/---

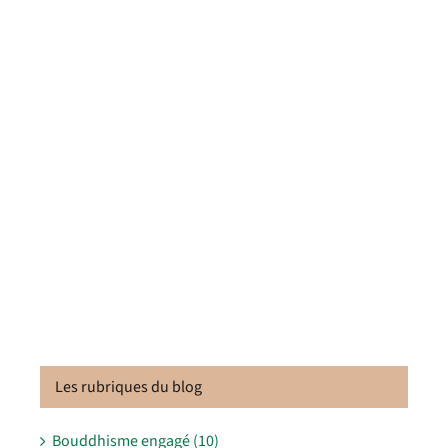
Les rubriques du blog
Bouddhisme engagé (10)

\---
/---

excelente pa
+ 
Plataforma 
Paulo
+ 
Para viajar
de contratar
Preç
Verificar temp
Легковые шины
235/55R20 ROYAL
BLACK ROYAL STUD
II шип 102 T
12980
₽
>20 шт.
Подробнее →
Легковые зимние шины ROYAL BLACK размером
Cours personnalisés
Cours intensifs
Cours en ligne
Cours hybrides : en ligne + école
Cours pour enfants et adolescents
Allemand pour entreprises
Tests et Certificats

\---
/---

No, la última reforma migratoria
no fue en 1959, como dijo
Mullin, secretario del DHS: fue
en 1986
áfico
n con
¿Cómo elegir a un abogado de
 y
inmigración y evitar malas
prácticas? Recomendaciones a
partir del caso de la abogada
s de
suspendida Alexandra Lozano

\---

- **Instructions for the task**
The reply should hold only the lines of the listing above starting at the line containing "No, la última reforma migratoria" and ending at the line containing "suspendida Alexandra Lozano", exactly as written.

- **Answer to this task**
No, la última reforma migratoria
no fue en 1959, como dijo
Mullin, secretario del DHS: fue
en 1986
áfico
n con
¿Cómo elegir a un abogado de
 y
inmigración y evitar malas
prácticas? Recomendaciones a
partir del caso de la abogada
s de
suspendida Alexandra Lozano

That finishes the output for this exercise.